* _Required action_
Produce a verbatim transcription of the records below, beginning at the line containing "Cela concerne aussi" and ending at the final line; include only those lines.

========================================================================

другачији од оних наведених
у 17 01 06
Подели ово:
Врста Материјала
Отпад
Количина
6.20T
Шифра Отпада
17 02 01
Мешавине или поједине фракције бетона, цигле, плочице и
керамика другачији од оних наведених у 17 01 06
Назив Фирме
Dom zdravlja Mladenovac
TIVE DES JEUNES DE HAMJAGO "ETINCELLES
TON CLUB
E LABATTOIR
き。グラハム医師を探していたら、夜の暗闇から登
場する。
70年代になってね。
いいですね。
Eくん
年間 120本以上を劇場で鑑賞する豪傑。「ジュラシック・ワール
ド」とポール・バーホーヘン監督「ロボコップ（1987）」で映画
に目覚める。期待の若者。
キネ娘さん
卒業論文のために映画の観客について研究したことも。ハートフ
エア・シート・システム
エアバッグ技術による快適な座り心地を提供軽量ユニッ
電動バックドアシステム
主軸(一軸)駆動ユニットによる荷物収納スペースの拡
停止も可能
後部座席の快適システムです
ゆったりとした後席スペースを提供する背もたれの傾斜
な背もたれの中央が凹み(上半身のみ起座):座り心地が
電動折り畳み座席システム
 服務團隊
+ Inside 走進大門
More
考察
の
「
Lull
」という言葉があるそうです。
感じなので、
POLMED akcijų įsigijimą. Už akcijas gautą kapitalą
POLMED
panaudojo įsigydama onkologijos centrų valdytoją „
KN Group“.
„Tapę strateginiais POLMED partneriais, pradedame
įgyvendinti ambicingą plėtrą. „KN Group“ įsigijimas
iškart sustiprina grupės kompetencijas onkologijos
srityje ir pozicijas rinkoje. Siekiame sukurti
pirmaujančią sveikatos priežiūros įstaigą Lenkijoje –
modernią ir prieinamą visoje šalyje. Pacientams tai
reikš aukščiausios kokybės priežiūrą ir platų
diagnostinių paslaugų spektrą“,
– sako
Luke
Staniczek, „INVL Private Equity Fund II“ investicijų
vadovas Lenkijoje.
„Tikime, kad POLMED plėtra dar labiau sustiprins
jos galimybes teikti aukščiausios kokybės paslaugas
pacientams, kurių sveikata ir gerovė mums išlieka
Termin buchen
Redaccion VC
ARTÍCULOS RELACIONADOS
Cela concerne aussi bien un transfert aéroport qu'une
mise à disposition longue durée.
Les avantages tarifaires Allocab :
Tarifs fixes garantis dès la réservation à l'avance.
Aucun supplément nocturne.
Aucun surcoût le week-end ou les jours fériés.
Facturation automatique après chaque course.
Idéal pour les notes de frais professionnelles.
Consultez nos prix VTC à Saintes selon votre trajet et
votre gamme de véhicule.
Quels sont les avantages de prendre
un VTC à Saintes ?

========================================================================

* _Answer to the exercise_
Cela concerne aussi bien un transfert aéroport qu'une
mise à disposition longue durée.
Les avantages tarifaires Allocab :
Tarifs fixes garantis dès la réservation à l'avance.
Aucun supplément nocturne.
Aucun surcoût le week-end ou les jours fériés.
Facturation automatique après chaque course.
Idéal pour les notes de frais professionnelles.
Consultez nos prix VTC à Saintes selon votre trajet et
votre gamme de véhicule.
Quels sont les avantages de prendre
un VTC à Saintes ?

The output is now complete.